Tom and Carol Anne Johnson, and their five children, are the recipients of Nova Scotia's 2018 Family Volunteer Award. (Wendy Martin/CBC)

Tom Johnson of Eskasoni First Nation, N.S., uses an app on his mobile phone to stay in touch with his wife and five children, to try to keep track of their busy schedules.

"I'll message the 'family group' in WhatsApp," he told CBC News. "That's the easiest way to contact everyone."

Johnson, the executive director of Eskasoni Fish and Wildlife, his wife, Carol Anne, and their children, ages 16 to 27, are definitely busy. They help out at a variety of community and social events. "So many, it's hard to list them," Carol Anne said.

That's what earned them the 2018 Family Volunteer Award from the province of Nova Scotia this week.

'They're everywhere'

This is the first year that Mi'kmaq communities have been included in the annual awards, which recognize volunteers from 75 municipalities.

The family award is given to just one recipient in the province.

Jeannine Denny, who works in sports and recreation for the Eskasoni Band, nominated the Johnsons.

"They're everywhere," said Denny. "Any kind of benefit, fundraiser, they always volunteer as a family."

Their lengthy volunteer resumé includes the community Christmas telethon, the Eskasoni Summer Games, Winter Carnival, and the annual powwow.

The Johnson family of Eskasoni receive the 2018 Family Volunteer Award. (Submitted by the Nova Scotia Department of Communities, Culture and Heritage)

Their daughters, Karlee, Kalolin and Lainee, have performed at a variety of cultural events and volunteered as emcees.

Two of the girls are now away at university.

Sons Thomas Jr. and Brandt volunteer with youth sports.

"It's in our culture," said Tom, who said he was "surprised" to learn the family had been singled out for their efforts. "You know, you're always asked to help out your fellow man, your elders, other people. You don't even consider it volunteering, it's a way of life."

But it's a family tragedy that helped the family recognize the importance of offering a helping hand.

In 1994, one of the Johnson's daughters drowned accidentally, at the age of 4.

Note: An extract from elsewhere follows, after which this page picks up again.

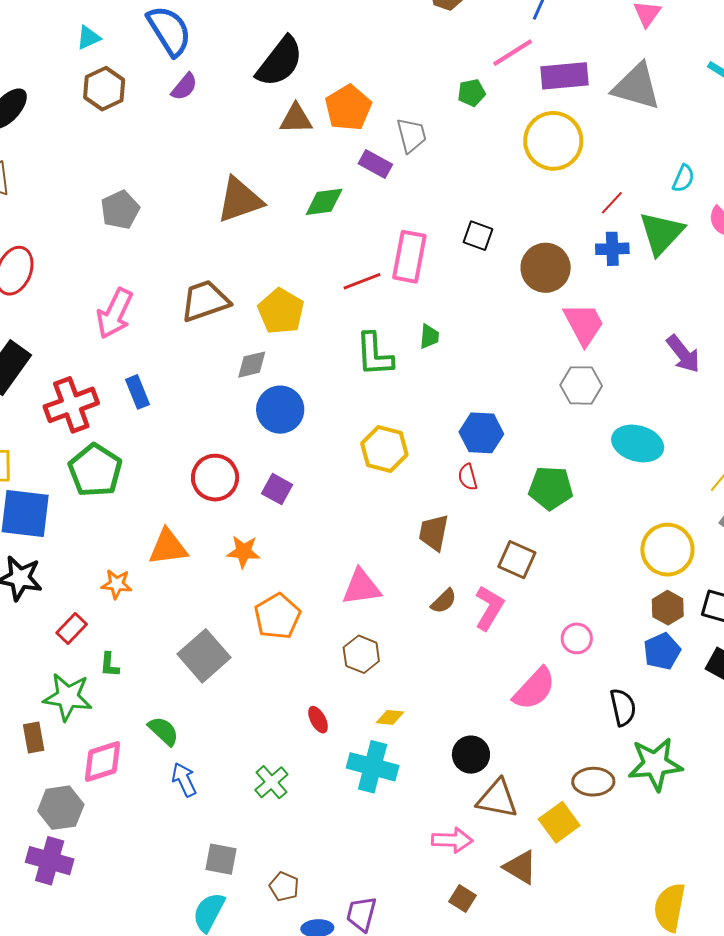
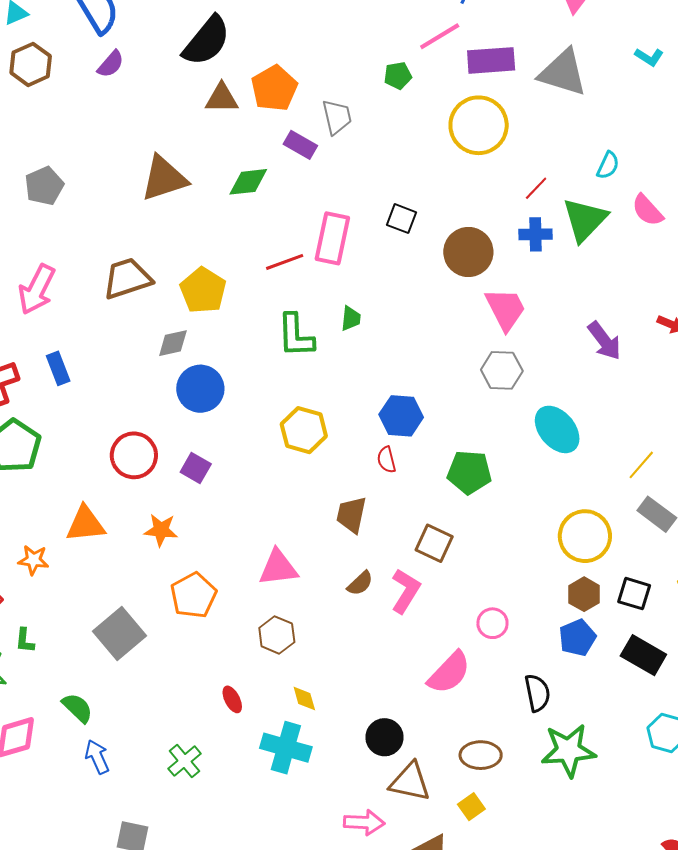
cyan ellipse: (638, 443) -> (557, 429), turned 33
yellow diamond: (390, 717) -> (304, 699), turned 68
brown ellipse: (593, 782) -> (481, 755), moved
yellow square: (559, 822) -> (471, 807), size x0.7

Carol Anne, a school administrator, still remembers the support of the community, and the small gestures that showed that people cared.

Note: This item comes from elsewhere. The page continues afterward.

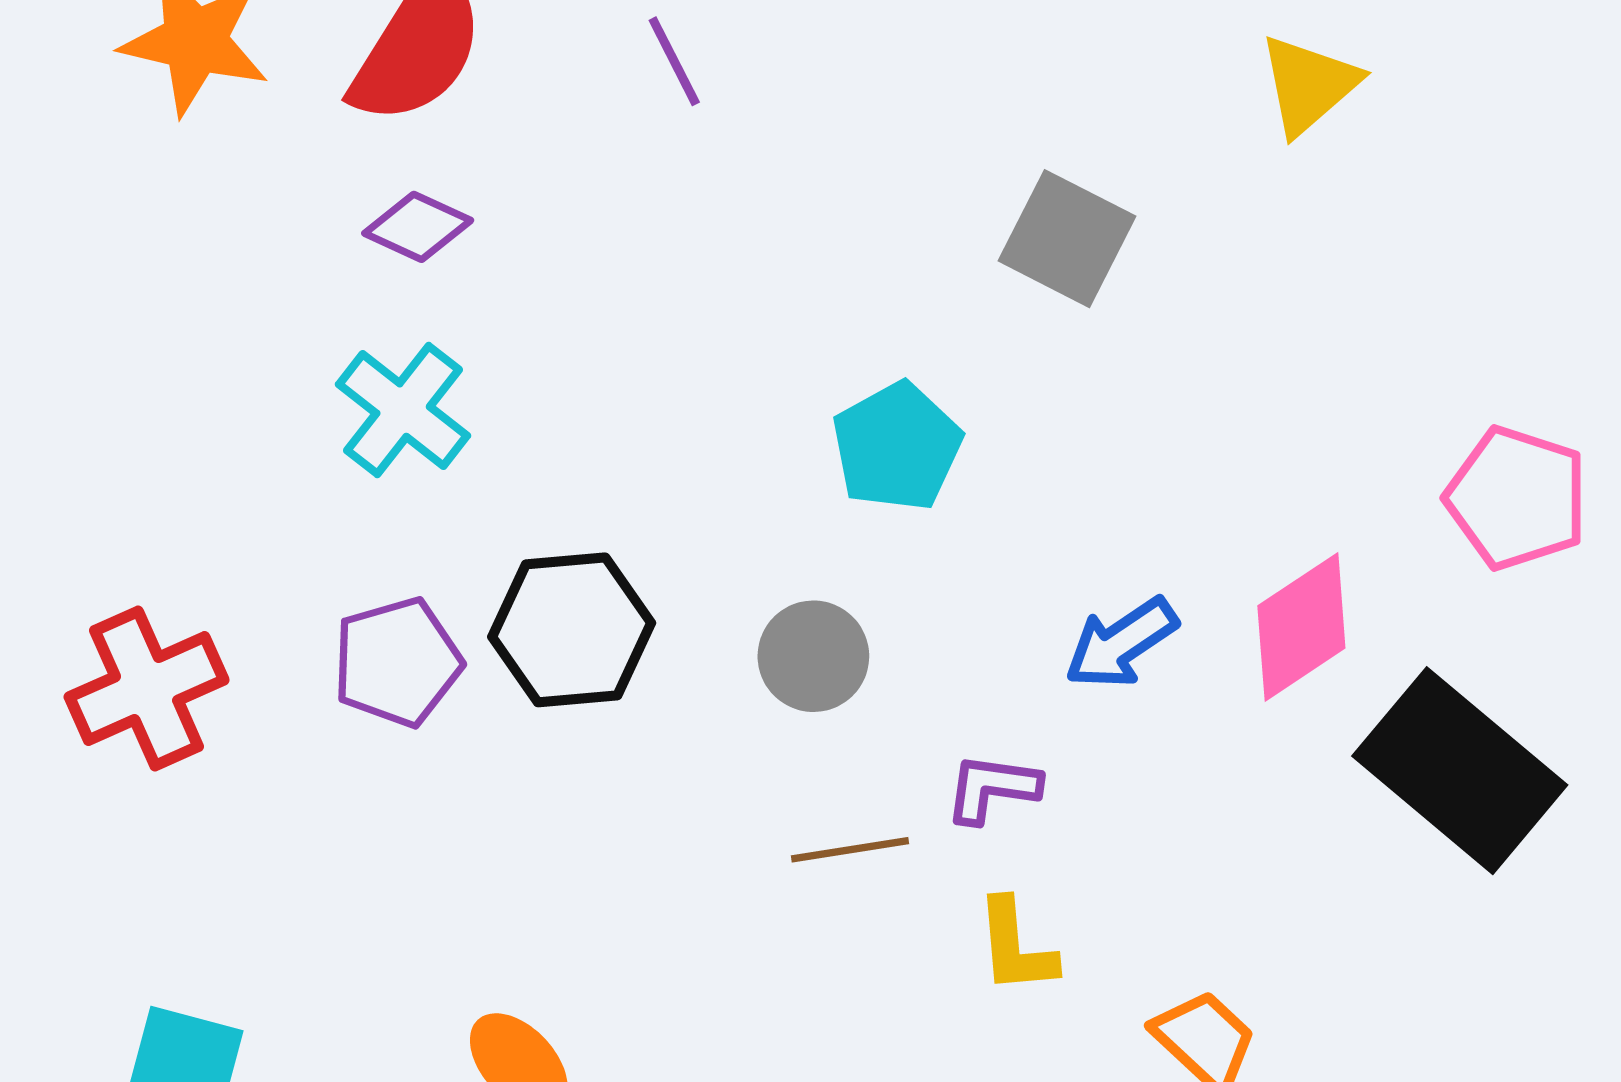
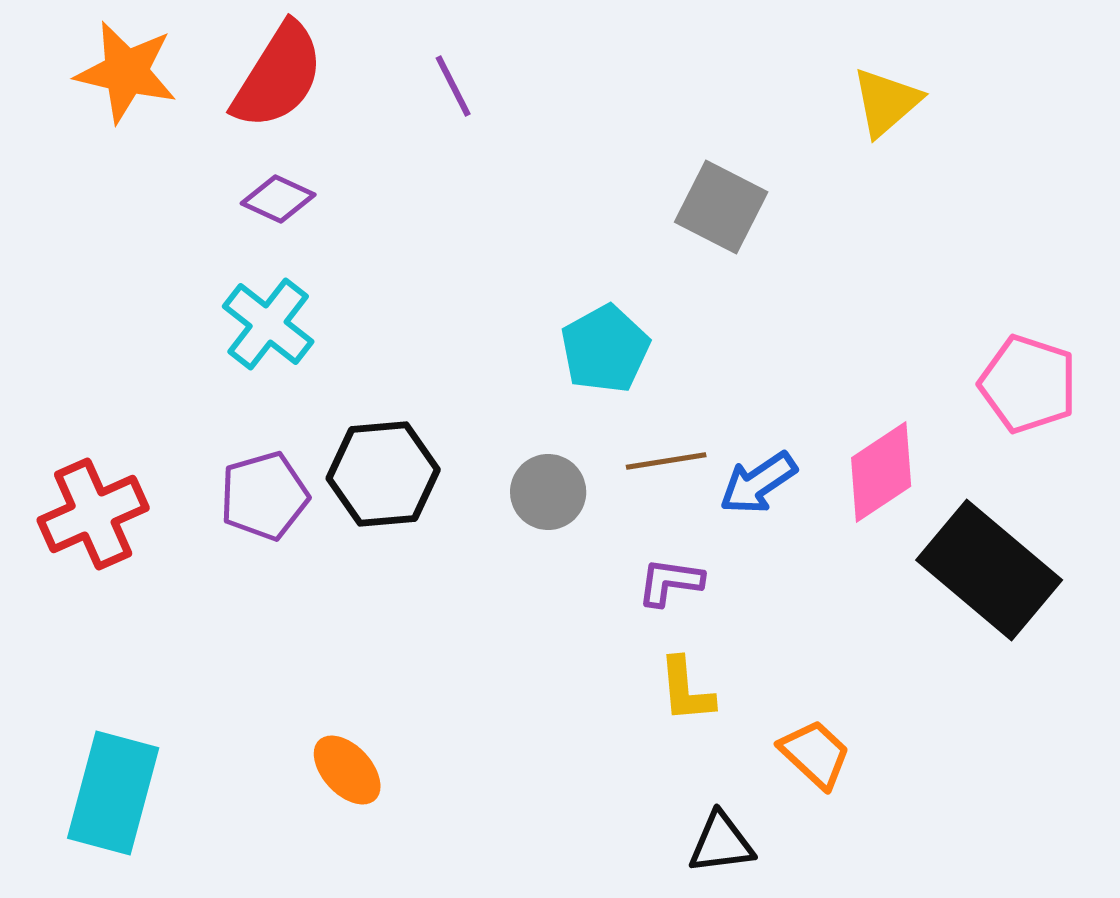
brown line: (850, 850) -> (666, 461), moved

"Even a visit, at the time, after she passed away," said Carol Anne. "I know it may not seem like volunteering, but you give yourself to that person for that time, and we definitely appreciated it, and it never went unnoticed."

Even now, Carol Anne said a highlight of her volunteering is being able to help out at events, called salites, after a member of the community has died.

'We all care about each other'

"Everybody comes together and they donate an item, and all the money goes back to the family to help with funeral expenses, or whatever they need at that most difficult time," she said.

The Johnsons next volunteer commitment is taking part in a Mi'kmaq language group, organized by Eskasoni's chief.

"We are fortunate to have our language intact," said Tom. "But [the chief] realizes that a lot of the children aren't speaking it."

Carol Anne said in a tight-knit community like Eskasoni, it's rewarding to be able to give back.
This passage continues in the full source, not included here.